Last fall, a Washington man terrorized his neighborhood by performing various sex acts in public, not with other people but with weird objects. Now, after months of legal proceedings, he has finally been sentenced. A camera captured the suspect, Anthony Roget Hines II, in the act of sexually lodging a cucumber in a DC homeowner’s SUV’s grille. The car was parked in the victim’s alleyway, a few yards from Dunbar High School. The convicted man was also caught engaging in sex acts with a handrail in an alleyway on Q Street Northwest. He allegedly targeted the handrail twice, which has since been covered in sandpaper to avoid a repeat offense.
According to the police affidavit, Hines was captured opening the gate to a private porch before he “proceeded to slide up and down on a metal railing shaped like a pinecone while performing sexual acts.” He reportedly covered the pinecone fixture in lubricant before sexually attacking it.
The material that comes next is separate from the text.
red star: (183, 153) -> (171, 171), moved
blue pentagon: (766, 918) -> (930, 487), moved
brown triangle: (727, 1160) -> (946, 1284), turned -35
Yet another homeowner came forward with footage that showed the convicted man “sodomizing himself” with a rake handle in their backyard.
Hines was allegedly identified after an anonymous tip was sent to the police following the incident near Dunbar High School. The arrest warrant affidavit, which was filed in October, contained stills from surveillance videos that showed him in the middle of the acts.
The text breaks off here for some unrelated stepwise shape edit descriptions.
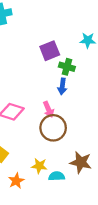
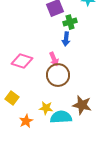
green cross: (67, 67) -> (70, 22), turned -32
cyan semicircle: (57, 176) -> (61, 117), size x1.5

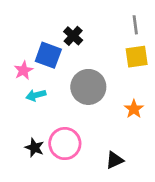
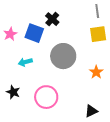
pink star: (23, 70) -> (10, 34), moved
black star: (34, 148) -> (13, 92), moved
black triangle: (115, 160) -> (91, 111), moved

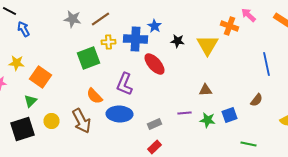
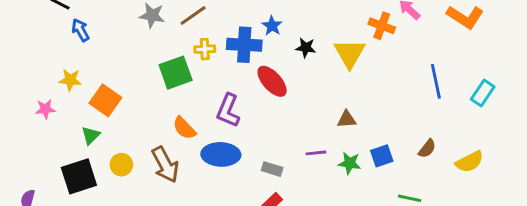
brown semicircle: (256, 100) -> (427, 149), moved
gray rectangle: (154, 124) -> (272, 169), turned 40

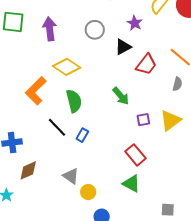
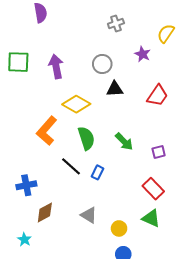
black triangle: (123, 47) -> (115, 89), moved, turned 30
green arrow: (121, 96) -> (124, 142), moved
yellow circle: (88, 192) -> (119, 228), moved

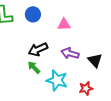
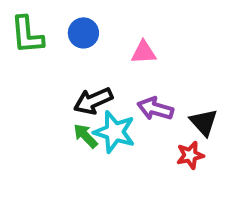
cyan star: (57, 80) -> (114, 132), moved
red star: (86, 88) -> (190, 155), moved

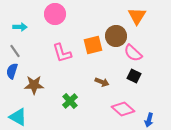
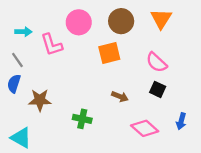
pink circle: (55, 14) -> (79, 22), moved
brown circle: (116, 36) -> (121, 21), moved
pink L-shape: (62, 53) -> (52, 45), moved
green cross: (70, 101) -> (82, 119), turned -35
blue arrow: (149, 120) -> (181, 121), moved

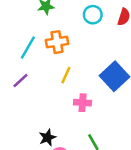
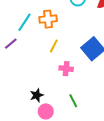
purple line: (20, 81) -> (11, 44), moved

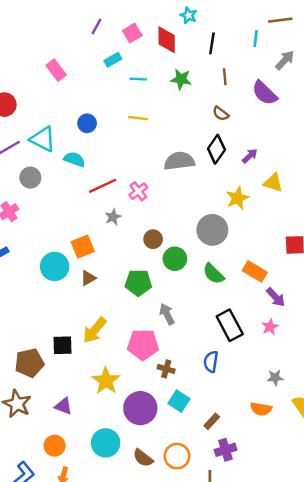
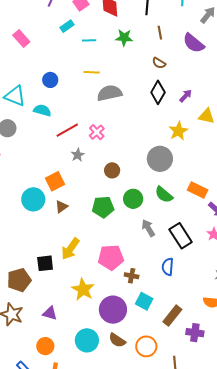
gray semicircle: (179, 161) -> (110, 93), moved
green circle: (175, 259) -> (133, 199), moved
gray arrow: (167, 314) -> (148, 228), moved
brown rectangle: (212, 421) -> (172, 316), size x1.5
purple cross: (225, 450) -> (195, 333), moved, turned 30
brown semicircle: (143, 458) -> (117, 340), moved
On Wednesday, Hines pleaded guilty to five counts of lewd, indecent, or obscene acts and four counts of unlawful entry of private property. According to the United States Attorney’s Office (USAO) for the District of Columbia, he was sentenced to 360 days in jail but will only serve half the sentence (180 days). He will also remain on probation for two years following his release, DC News Now reports.
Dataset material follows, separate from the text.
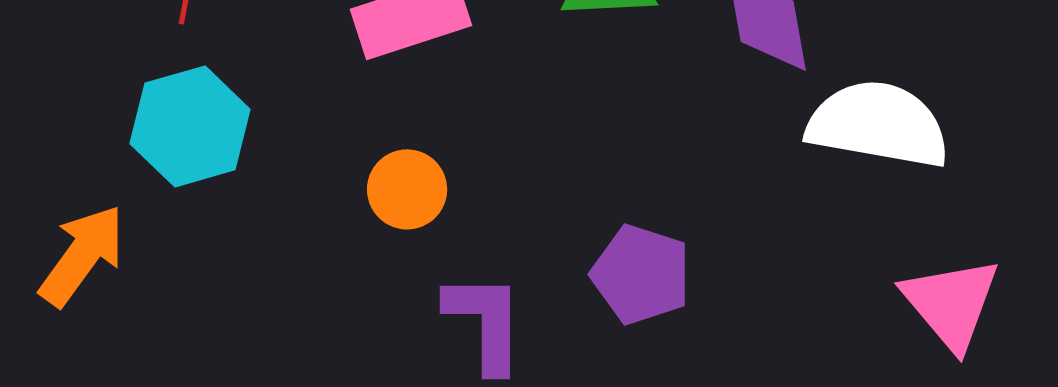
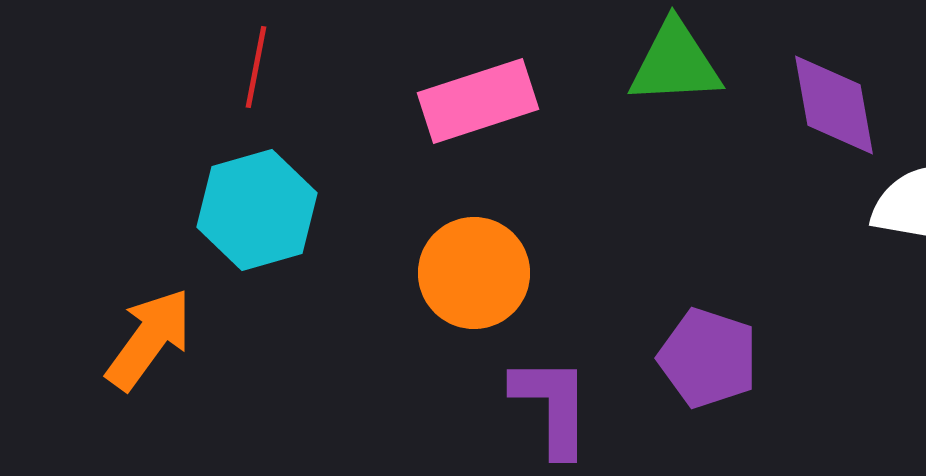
orange circle: (407, 189) -> (474, 273), size x1.4

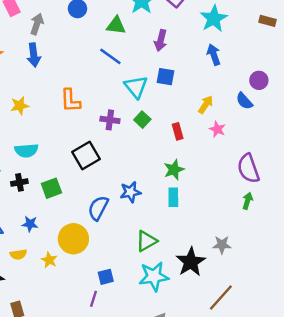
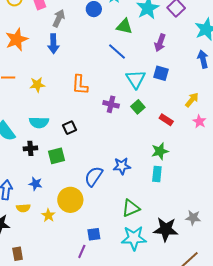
red rectangle: (178, 131) -> (166, 120), turned -48
black square: (86, 156) -> (69, 128), moved, size x0.6
black star: (191, 262) -> (166, 229), turned 30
After the news of his sentence spread on the internet, one user hilariously commented, “Railed and nailed,” and another sarcastically added, “My car and I thank you for your concerns these last few months…” The user further stated that they were thankful no handrails, fences, or rakes were harmed on their property. “I was also amazed to learn this was just the tip of the iceberg in a sodomy spree.”
One individual called the convicted man a “Cucumber Caligula” and expressed joy that he was finally captured. Another stated that they will have to “risk falling and breaking my hip” instead of holding onto any public handrails for support.
Notably, after Hines was sentenced, the affected DC homeowners admitted that they were relieved he was arrested and convicted. “I am thankful to the community for helping crack the case of the vegetable voyeur and look forward to enjoying farmer’s market season in peace,” the homeowner stated.